The Big 5 Personality Traits

Tell me about yourself?
The ice-breaking, yet important question asked by every interviewer. You could answer by stating your name, where you’re from, your job status, your hobby, etc.
 
There are billions of people in the world with a billion different answers to this question. Each one can tell a different story about themselves and who they are. We may have a lot in common with our fellow humans like sexual orientation, eye colour, race, religion, skills, etc. but there is one thing that makes us unique and that’s our personality.
 
You may meet hundreds and thousands of people in the world and still not find any two humans who are exactly the same. Personality refers to an individual’s difference in characteristics patterns of thinking, feeling and behaving. It’s what makes you “you”.
 
In the world of psychology, personality has a more complex meaning to it. But however, you describe personality it’s clear that it has a big impact on our lives. Today, many researchers believe that there are five core personality traits. These five traits are sometimes called the “Big 5”.
 
The “Big 5” are broad categories of personality traits. Each five personality factors represents a range between two extremes. In the real world, most people lie between the two polar ends of each dimension.

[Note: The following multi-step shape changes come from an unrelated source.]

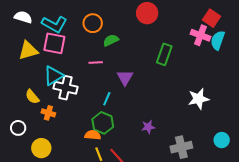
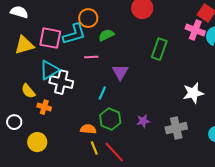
cyan L-shape: (54, 24) -> (74, 34), moved, turned -45
green hexagon: (103, 123) -> (110, 119), moved
gray cross: (181, 147) -> (176, 128), moved

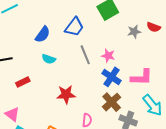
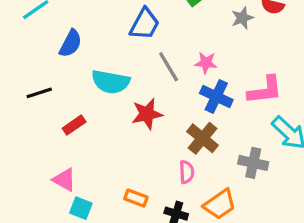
blue semicircle: (43, 34) -> (71, 43), moved
cyan semicircle: (49, 59) -> (111, 82), size x1.6
red star: (66, 94) -> (147, 114), moved
brown cross: (112, 102) -> (203, 138), moved

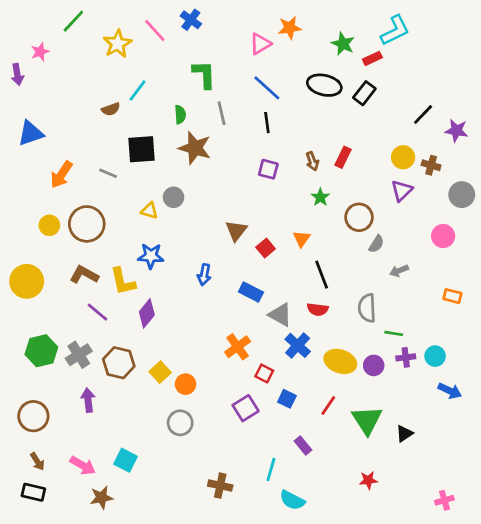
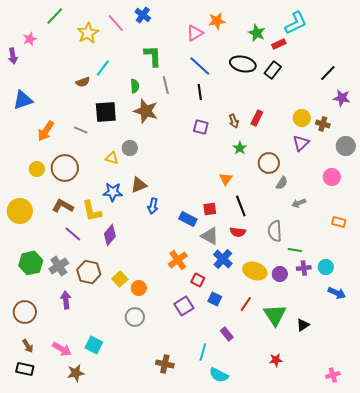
black line: (423, 115) -> (328, 73), moved
brown triangle: (236, 231) -> (139, 185), moved, turned 30
red square: (266, 248) -> (210, 209), moved, turned 32

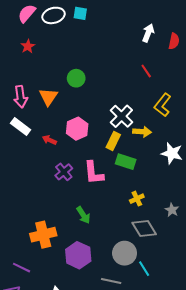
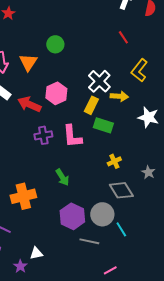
red arrow: (49, 140) -> (29, 104), size x1.6
purple cross: (64, 172) -> (43, 135), turned 30
purple hexagon: (78, 255) -> (72, 216), moved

  1. Openness– This trait features characteristics such as imagination and insight. It has been described as the complication of an individual’s mental life and experiences. Openness concerns an individual’s willingness to try new things, be vulnerable, and the ability to think outside the box.
  2. Conscientiousness -This is the tendency to control impulses and act in socially acceptable ways by showcasing self-discipline, act dutifully. People who have this personality trait excel in their ability to delay events of satisfaction, work within the rules, plan and organise effectively.
  3. Extroversion– This describes positive emotions, energy, assertiveness, sociability, talkativeness and the tendency to seek stimulation in the company of others. This factor has two extreme ends: extroversion and introversion. In general, extroverts draw energy from interacting with others whereas introverts get tired while interacting with others and replenish their energy from solitude.
  4. Agreeableness – This personality dimension includes attributes such as trust, altruism, kindness, affection and pro-social behaviours. This factor concerns how well people get along with others. People high in agreeableness tend to be well liked by everyone, respected and sensitive are to others needs. They barely have few enemies, are sympathetic, and affectionate to not only their loved ones but also strangers.
  5. Neuroticism – This is one of the Big Five factors in which a high score indicates more negative traits. This trait describes vulnerability to unpleasant emotions like anger, anxiety and depression. Neuroticism is not a factor of incompetence but being confident and comfortable in one’s own skin.

Based on this research, many psychologists now believe that the five personality dimensions are not only universal; they also have biological origins.